:: INFORMATION SUPPLIED ::

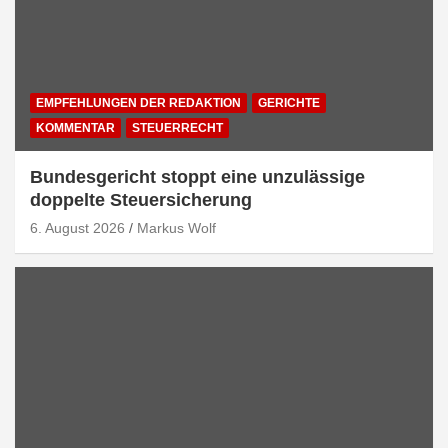
EMPFEHLUNGEN DER REDAKTION
GERICHTE
KOMMENTAR
STEUERRECHT
Bundesgericht stoppt eine unzulässige
doppelte Steuersicherung
6. August 2026
Markus Wolf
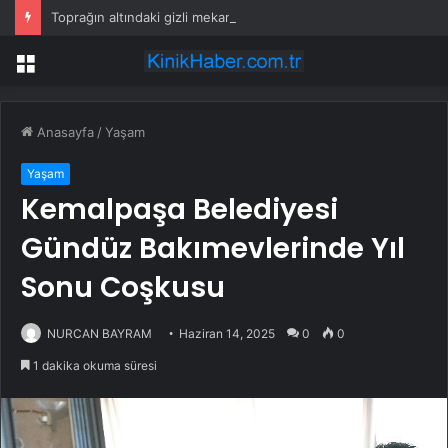
Toprağın altındaki gizli mekanizma keşfedildi: Tohumlar yağmuru duyabiliyormuş
Menü
Anasayfa
/
Yaşam
Yaşam
Kemalpaşa Belediyesi
Gündüz Bakımevlerinde Yıl
Sonu Coşkusu
NURCAN BAYRAM
Haziran 14, 2025
0
0
1 dakika okuma süresi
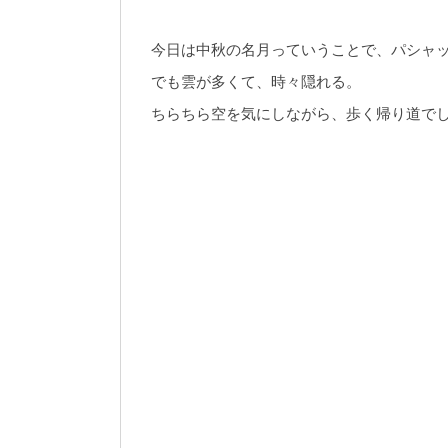
今日は中秋の名月っていうことで、パシャ
でも雲が多くて、時々隠れる。
ちらちら空を気にしながら、歩く帰り道で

:::

→ WHAT YOU SHOULD DO
Should there be pictures in the data, leave them out and return the rest exactly.

→ SOLUTION
EMPFEHLUNGEN DER REDAKTION
GERICHTE
KOMMENTAR
STEUERRECHT
Bundesgericht stoppt eine unzulässige
doppelte Steuersicherung
6. August 2026
Markus Wolf
Toprağın altındaki gizli mekanizma keşfedildi: Tohumlar yağmuru duyabiliyormuş
Menü
Anasayfa
/
Yaşam
Yaşam
Kemalpaşa Belediyesi
Gündüz Bakımevlerinde Yıl
Sonu Coşkusu
NURCAN BAYRAM
Haziran 14, 2025
0
0
1 dakika okuma süresi
今日は中秋の名月っていうことで、パシャ
でも雲が多くて、時々隠れる。
ちらちら空を気にしながら、歩く帰り道で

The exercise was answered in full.